* **About this task**
Nothing but the lines from the one containing "Studio Legale Francano (181, 66)" through the one containing "[button] (966, 1361)", both included, should be given again, each exactly as written below.

* **Provided information**
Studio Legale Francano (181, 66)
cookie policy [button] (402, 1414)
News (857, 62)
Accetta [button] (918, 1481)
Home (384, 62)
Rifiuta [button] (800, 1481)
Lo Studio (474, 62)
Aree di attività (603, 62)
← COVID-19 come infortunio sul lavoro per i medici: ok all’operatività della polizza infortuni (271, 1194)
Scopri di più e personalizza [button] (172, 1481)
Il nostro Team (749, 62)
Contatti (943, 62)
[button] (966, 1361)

---

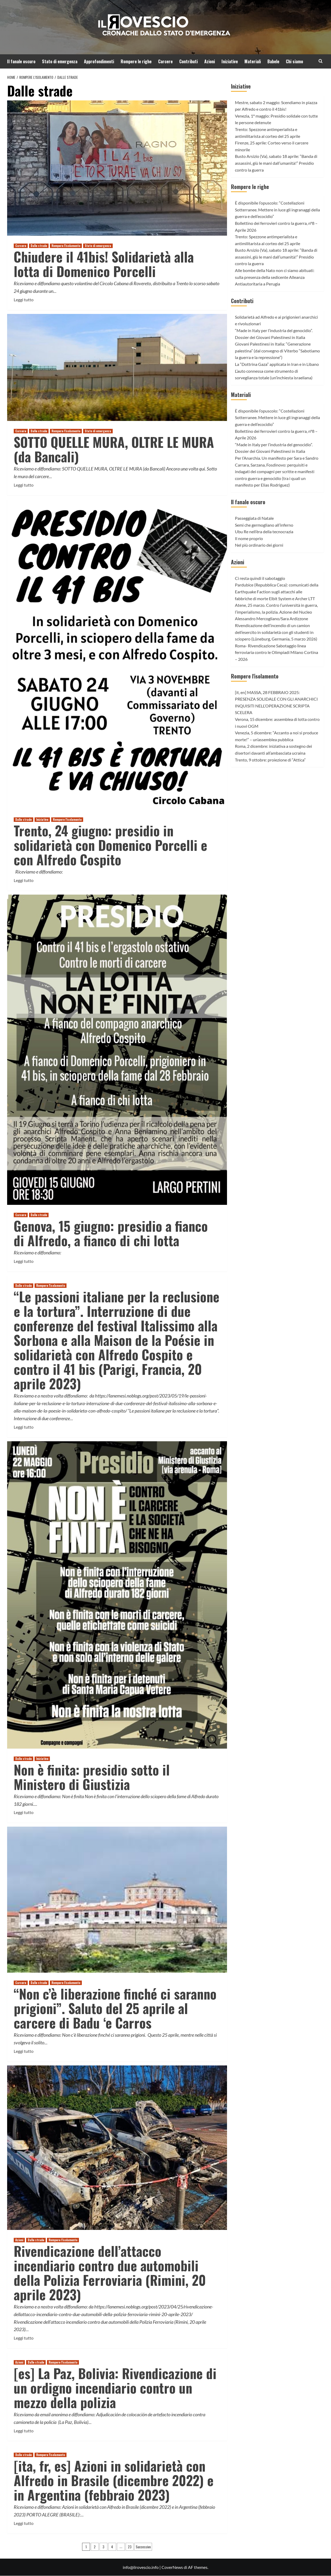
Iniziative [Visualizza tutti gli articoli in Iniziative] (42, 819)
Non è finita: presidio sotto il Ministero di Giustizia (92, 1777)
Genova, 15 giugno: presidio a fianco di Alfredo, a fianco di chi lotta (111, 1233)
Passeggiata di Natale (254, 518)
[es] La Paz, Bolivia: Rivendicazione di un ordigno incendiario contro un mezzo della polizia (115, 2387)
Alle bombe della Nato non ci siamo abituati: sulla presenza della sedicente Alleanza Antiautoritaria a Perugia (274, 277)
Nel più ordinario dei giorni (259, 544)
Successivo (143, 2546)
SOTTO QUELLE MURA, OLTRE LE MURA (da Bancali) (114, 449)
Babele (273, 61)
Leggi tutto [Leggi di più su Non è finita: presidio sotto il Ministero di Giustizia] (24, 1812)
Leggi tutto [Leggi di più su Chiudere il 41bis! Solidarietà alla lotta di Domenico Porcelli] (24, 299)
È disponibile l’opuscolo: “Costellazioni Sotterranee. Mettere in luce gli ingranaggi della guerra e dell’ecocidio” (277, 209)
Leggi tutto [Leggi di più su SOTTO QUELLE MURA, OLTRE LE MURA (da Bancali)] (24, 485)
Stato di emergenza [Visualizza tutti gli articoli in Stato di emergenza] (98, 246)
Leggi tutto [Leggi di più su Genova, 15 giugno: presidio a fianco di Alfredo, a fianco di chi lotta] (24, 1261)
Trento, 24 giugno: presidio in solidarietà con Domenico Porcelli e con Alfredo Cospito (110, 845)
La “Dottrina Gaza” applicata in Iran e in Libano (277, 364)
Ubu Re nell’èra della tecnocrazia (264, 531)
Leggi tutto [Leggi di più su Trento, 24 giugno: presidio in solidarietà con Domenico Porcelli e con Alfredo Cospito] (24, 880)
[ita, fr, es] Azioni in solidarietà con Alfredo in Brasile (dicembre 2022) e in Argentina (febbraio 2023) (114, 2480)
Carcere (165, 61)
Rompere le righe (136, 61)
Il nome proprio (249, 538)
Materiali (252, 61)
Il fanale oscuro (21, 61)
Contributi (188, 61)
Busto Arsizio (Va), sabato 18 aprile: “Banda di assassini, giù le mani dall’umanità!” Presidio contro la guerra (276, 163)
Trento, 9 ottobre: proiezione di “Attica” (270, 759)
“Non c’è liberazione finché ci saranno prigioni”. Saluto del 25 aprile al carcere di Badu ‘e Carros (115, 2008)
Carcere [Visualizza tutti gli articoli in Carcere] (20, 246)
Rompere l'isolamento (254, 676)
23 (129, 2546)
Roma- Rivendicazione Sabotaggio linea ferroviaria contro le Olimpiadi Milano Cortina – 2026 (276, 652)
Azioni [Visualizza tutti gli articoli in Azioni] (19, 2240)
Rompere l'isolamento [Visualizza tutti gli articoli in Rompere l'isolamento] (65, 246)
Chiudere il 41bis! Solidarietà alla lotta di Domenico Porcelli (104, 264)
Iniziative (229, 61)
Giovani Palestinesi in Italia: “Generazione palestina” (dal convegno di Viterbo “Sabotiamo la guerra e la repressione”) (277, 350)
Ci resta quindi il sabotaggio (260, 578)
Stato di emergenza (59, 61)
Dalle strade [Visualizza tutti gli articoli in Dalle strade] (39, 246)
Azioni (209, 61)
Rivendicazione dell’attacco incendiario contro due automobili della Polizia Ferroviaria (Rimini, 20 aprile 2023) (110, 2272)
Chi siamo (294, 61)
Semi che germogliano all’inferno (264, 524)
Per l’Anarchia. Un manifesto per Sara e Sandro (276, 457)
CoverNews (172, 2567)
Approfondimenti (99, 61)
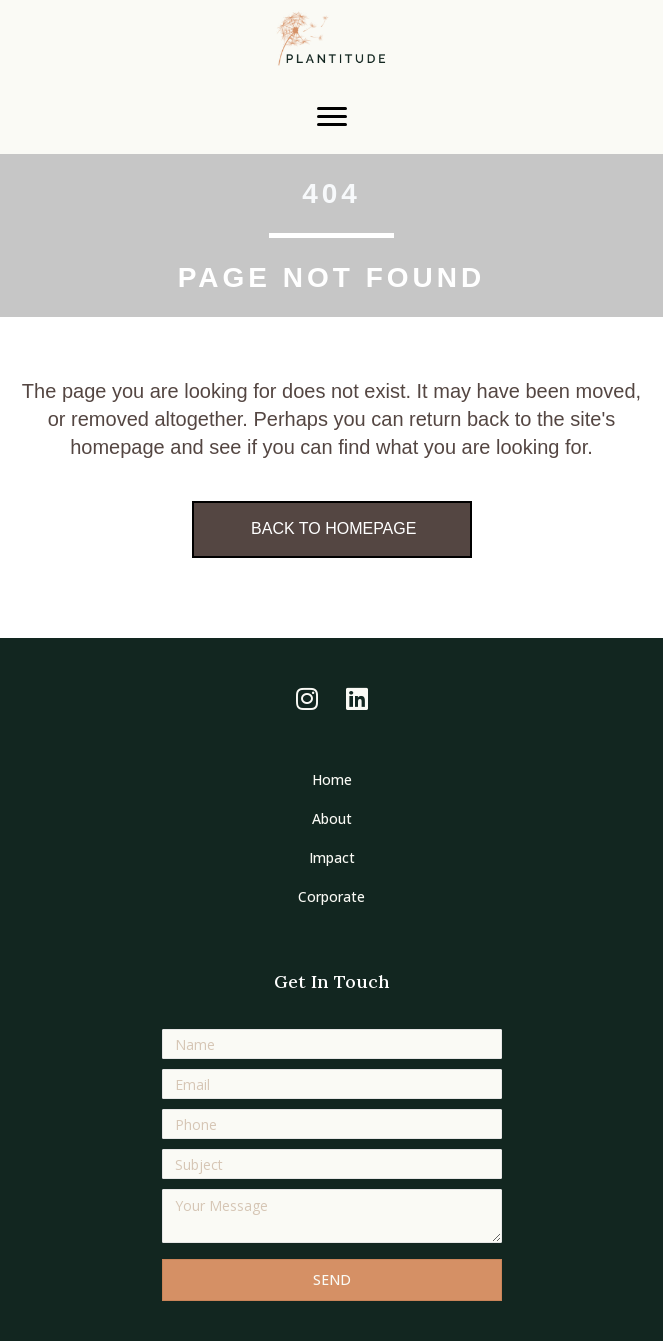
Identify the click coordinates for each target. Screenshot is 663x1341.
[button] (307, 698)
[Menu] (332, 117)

* **Completed exercise**
Studio Legale Francano (181, 66)
cookie policy [button] (402, 1414)
News (857, 62)
Accetta [button] (918, 1481)
Home (384, 62)
Rifiuta [button] (800, 1481)
Lo Studio (474, 62)
Aree di attività (603, 62)
← COVID-19 come infortunio sul lavoro per i medici: ok all’operatività della polizza infortuni (271, 1194)
Scopri di più e personalizza [button] (172, 1481)
Il nostro Team (749, 62)
Contatti (943, 62)
[button] (966, 1361)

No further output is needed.